KDE Contributor and Developer Conference

Notes taken by: Jonathan Riddell (these are not official material)

More information on the talk can be found here

The Quality Team project started this year by Carlos Leonhard Woelz.

The motivation

Currently developers talk to developers through mailing lists, IRC etc; users talk to users (productively) on sites like KDE-Look and KDE-Apps; users talk to developers via news sites (to some extent) and bugzilla. Developers talk to users via blogs (which has been improved with kdedevelopers.org and planetkde) and through the press. This isn't ideal.

Scenario 1: user wants a feature and enters it into the beasties database. The developer reports asking for technical details. User then becomes confused and gives up.
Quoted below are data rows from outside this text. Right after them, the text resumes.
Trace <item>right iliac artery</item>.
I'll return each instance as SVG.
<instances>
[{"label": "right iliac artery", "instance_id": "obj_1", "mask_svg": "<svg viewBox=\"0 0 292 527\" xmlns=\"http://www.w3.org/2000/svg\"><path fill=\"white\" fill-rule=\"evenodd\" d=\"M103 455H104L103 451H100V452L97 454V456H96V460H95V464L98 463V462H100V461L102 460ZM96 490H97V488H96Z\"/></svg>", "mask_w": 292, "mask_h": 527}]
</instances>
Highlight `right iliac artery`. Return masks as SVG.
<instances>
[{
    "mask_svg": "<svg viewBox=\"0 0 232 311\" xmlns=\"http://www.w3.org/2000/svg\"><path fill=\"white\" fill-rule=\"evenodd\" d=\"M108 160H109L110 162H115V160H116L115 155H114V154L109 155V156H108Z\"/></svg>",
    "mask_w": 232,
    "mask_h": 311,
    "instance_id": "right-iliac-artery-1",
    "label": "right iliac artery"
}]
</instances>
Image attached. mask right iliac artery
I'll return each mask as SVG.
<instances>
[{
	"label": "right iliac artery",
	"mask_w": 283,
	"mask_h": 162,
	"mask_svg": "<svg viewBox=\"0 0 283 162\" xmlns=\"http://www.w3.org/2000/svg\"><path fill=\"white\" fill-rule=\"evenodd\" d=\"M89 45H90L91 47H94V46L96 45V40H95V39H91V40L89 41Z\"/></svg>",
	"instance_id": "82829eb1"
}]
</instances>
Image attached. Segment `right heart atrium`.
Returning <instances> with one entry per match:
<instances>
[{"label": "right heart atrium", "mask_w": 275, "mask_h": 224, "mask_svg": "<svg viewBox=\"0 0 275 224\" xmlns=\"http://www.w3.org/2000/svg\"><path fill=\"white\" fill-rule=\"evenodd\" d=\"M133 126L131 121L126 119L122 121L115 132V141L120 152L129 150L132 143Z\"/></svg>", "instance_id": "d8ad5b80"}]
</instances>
Maybe the developer implements something, but it's not what the user wants, and so the user starts spamming web sites with the bug report looking for votes and flaming developers.

Scenario 2: user wants to help KDE project, learns a little C++ but doesn't know where to help, asks on mailing lists and looks at beastie database for jobs. User realises they aren't a good coder so does documentation, moves around until finds place in project. There is psychological barrier between being user and developer.
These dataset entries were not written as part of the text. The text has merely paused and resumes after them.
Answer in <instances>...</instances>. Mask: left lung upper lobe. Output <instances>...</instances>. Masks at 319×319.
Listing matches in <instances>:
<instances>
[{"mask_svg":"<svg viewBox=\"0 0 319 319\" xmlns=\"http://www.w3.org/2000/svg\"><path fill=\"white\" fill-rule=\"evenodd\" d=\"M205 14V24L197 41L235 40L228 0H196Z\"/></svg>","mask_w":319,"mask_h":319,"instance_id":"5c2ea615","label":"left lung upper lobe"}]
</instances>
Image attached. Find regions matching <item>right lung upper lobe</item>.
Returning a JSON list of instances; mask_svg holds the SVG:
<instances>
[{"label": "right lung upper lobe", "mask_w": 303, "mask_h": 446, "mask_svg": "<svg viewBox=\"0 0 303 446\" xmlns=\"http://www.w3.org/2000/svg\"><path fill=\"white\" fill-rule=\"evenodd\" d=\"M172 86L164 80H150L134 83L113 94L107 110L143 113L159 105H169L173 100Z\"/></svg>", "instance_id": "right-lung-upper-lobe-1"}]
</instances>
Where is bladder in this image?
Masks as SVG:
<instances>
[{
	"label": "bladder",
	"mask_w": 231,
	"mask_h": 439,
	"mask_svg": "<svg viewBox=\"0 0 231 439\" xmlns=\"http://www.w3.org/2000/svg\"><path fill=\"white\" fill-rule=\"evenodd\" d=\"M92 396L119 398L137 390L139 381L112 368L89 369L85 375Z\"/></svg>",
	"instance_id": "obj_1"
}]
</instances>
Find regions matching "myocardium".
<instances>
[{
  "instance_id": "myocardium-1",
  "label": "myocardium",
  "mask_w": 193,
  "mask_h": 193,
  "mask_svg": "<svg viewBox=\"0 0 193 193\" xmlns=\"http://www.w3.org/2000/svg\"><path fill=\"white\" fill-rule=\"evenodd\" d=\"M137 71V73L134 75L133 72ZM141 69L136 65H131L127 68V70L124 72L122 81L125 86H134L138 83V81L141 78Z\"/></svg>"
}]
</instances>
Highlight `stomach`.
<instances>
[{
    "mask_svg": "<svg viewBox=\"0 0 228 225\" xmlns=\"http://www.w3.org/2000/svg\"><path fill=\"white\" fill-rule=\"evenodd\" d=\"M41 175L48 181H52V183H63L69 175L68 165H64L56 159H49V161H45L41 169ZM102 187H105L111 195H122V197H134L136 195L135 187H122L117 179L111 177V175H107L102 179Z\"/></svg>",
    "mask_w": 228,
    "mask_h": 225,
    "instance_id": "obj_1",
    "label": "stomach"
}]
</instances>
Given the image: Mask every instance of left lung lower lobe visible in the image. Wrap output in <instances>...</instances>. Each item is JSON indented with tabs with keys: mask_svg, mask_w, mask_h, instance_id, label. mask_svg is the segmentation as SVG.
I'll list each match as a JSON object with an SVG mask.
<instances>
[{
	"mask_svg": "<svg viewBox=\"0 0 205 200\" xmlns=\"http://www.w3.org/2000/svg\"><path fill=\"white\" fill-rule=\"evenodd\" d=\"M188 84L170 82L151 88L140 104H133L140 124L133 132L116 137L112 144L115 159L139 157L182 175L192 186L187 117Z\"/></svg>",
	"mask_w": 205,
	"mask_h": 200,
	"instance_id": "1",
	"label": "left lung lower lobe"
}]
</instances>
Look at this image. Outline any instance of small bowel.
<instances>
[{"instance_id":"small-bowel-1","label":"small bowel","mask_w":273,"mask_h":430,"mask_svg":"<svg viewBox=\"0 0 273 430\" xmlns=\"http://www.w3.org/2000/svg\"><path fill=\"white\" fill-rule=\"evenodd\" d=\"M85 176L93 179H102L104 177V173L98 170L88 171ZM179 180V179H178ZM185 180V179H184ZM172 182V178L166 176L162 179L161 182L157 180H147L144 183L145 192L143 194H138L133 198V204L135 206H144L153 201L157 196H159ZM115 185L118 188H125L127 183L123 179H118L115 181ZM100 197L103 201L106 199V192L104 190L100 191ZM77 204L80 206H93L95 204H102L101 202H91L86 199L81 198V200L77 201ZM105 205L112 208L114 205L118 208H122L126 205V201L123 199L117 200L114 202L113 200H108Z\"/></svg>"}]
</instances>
Scenario 3: developer wants a new splash screen, e-mails some artists and may or may not get a good splash screen. If he does, it's probably a lot of work.

The solution

Quality Teams sit between developers and users (in fact they overlap since developers and users can be in the quality teams). Can help with beastie database management, user interface and general testing, documentation, communication and promotion and anything else they can do.

Scenario 1 again, user knows some C++, e-mails kde-quality list, gets ideas for what to do, does them with help from Quality Team memebrs.
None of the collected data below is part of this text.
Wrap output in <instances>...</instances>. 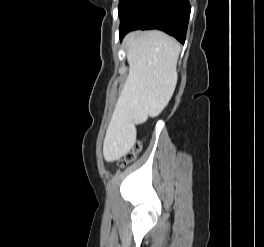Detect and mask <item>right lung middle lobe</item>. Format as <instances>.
Wrapping results in <instances>:
<instances>
[{"instance_id":"right-lung-middle-lobe-1","label":"right lung middle lobe","mask_w":264,"mask_h":247,"mask_svg":"<svg viewBox=\"0 0 264 247\" xmlns=\"http://www.w3.org/2000/svg\"><path fill=\"white\" fill-rule=\"evenodd\" d=\"M130 0H119V6H118V15L121 17L126 5L128 4Z\"/></svg>"}]
</instances>
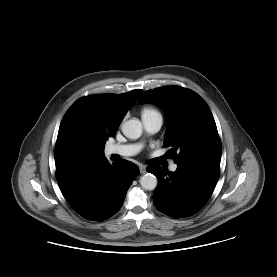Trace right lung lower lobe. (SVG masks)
I'll list each match as a JSON object with an SVG mask.
<instances>
[{"label":"right lung lower lobe","mask_w":277,"mask_h":277,"mask_svg":"<svg viewBox=\"0 0 277 277\" xmlns=\"http://www.w3.org/2000/svg\"><path fill=\"white\" fill-rule=\"evenodd\" d=\"M138 173V166L130 161L112 167L103 158L56 169V179L75 212L85 219L102 221L121 208Z\"/></svg>","instance_id":"1"}]
</instances>
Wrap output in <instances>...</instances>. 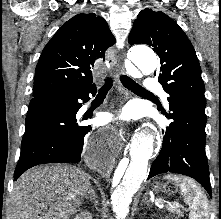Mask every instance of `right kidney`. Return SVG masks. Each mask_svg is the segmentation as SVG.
Listing matches in <instances>:
<instances>
[{"label": "right kidney", "mask_w": 221, "mask_h": 219, "mask_svg": "<svg viewBox=\"0 0 221 219\" xmlns=\"http://www.w3.org/2000/svg\"><path fill=\"white\" fill-rule=\"evenodd\" d=\"M74 219H92L90 213L82 212L81 214L76 215Z\"/></svg>", "instance_id": "obj_1"}]
</instances>
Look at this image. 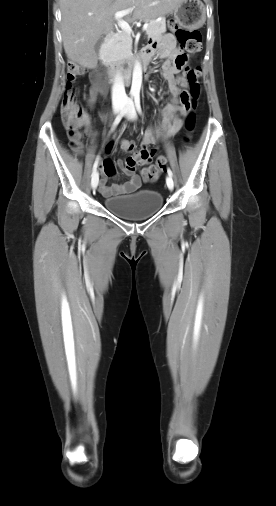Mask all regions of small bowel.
Listing matches in <instances>:
<instances>
[{
  "label": "small bowel",
  "mask_w": 276,
  "mask_h": 506,
  "mask_svg": "<svg viewBox=\"0 0 276 506\" xmlns=\"http://www.w3.org/2000/svg\"><path fill=\"white\" fill-rule=\"evenodd\" d=\"M149 57L148 63L155 56H158L163 60L162 64V76L168 82V91L172 95H177L179 93V88L177 86V75L183 69L184 64L181 62L185 59L186 55L183 50L176 46L175 37L172 35H166L162 42L160 43H152L148 47H146L143 51ZM91 87H90V98L89 103H94L100 94L105 91V84L103 79L98 77V72L94 71L90 74ZM184 109L178 107L172 103L166 104L161 109V124L157 129L150 128L148 129L142 141V150L147 149V146L152 144L155 138L161 134H164L166 137L173 136L181 126V115L183 114ZM85 125L90 124V117L85 113ZM129 146L132 148L135 146L134 142H127ZM109 149L112 148L110 144L108 146ZM154 154L148 156L145 163L150 161L153 158ZM99 170L102 172L103 176L100 180L99 187L101 192L106 196H113L118 194H124L128 192H132L136 190L140 186V178L134 169L128 168L123 164L121 160L117 163H114L111 157H106L101 163L98 165ZM117 167L122 170V172L128 177V180L124 183H114L112 185L107 184L108 177H114L117 173Z\"/></svg>",
  "instance_id": "1"
}]
</instances>
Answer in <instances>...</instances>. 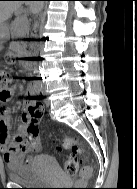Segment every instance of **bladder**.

Scenario 2: developer wants a new splash screen, asks quality team, quality team create a competition on kde-look and promote it to get a result.

Quality teams improve the whole of KDE by helping users and developers.

They have a kde-quality mailing list, but discussions often move onto specific list e.g. kde-multimedia to prevent duplication. Quality Team wiki pages, help new contributers into the world of KDE. Developers and users can also just ask for help, this is welcome.

Developers can benefit from Quality Teams and Quality Teams need developers. So Tom is asking for developers to get more involved in working with Quality Teams. Things for developers to do:

  • Be aware of Quality Teams and be in contact with Quality Teams
  • Maintain task lists
  • actively recruit people e.g. in your .sig or in news site comments
  • lurk on kde-quality mailing list
  • ask for help, kde-quality will do better the more that people throw at it

Quality teams can break down the divide between users and developers, give new opportunities and improve KDE.